Your assignment — Whenever a line carries the word "electrónico", pull it out of the entries.

Data under study —
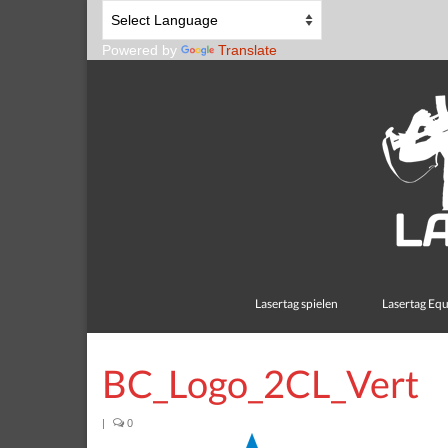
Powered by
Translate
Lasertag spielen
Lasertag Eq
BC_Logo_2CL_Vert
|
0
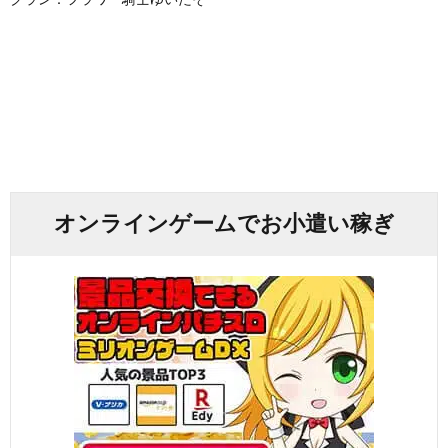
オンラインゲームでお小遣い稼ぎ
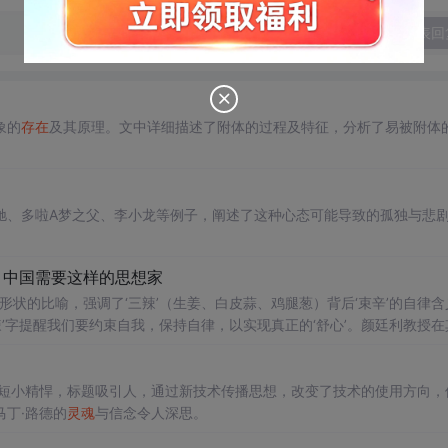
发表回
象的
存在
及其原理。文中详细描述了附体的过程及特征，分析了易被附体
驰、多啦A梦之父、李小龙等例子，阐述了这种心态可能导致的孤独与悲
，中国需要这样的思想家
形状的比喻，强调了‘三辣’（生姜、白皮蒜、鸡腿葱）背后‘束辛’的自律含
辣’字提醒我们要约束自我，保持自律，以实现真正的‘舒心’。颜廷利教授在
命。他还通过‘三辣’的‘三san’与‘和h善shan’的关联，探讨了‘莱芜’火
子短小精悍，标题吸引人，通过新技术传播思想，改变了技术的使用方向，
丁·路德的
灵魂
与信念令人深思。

==

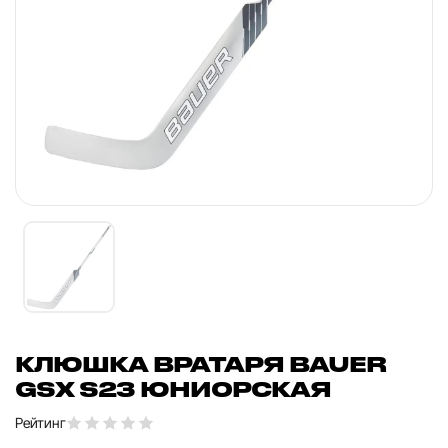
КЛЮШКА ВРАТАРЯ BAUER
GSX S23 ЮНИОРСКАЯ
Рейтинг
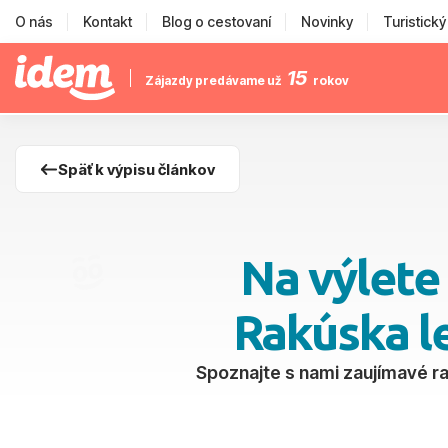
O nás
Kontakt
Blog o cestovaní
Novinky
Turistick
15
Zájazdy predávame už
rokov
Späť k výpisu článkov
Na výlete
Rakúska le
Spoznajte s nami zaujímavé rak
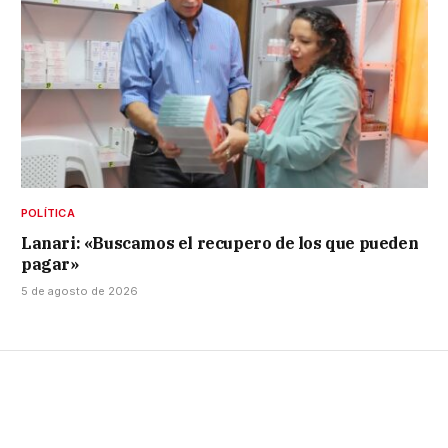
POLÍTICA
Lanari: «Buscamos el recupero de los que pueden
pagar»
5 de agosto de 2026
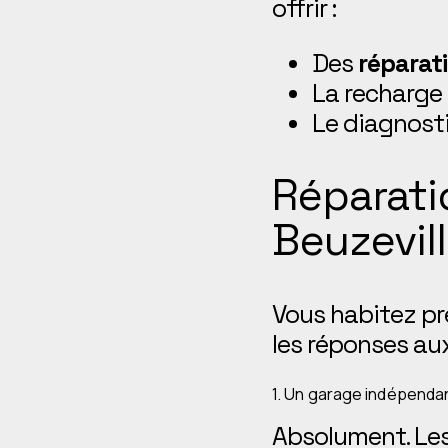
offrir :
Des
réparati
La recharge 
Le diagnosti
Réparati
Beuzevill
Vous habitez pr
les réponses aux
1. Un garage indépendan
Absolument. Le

--

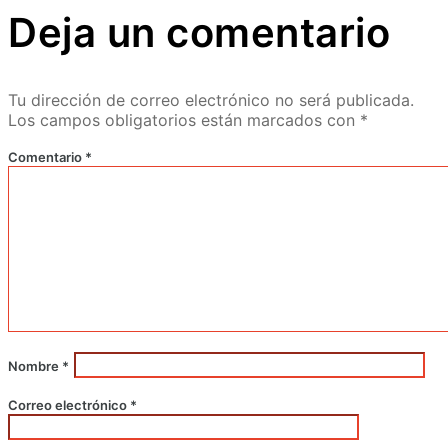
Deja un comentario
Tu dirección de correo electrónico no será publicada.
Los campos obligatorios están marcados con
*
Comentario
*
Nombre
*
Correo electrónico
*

Response to the task —
Tu dirección de correo electrónico no será publicada.
Correo electrónico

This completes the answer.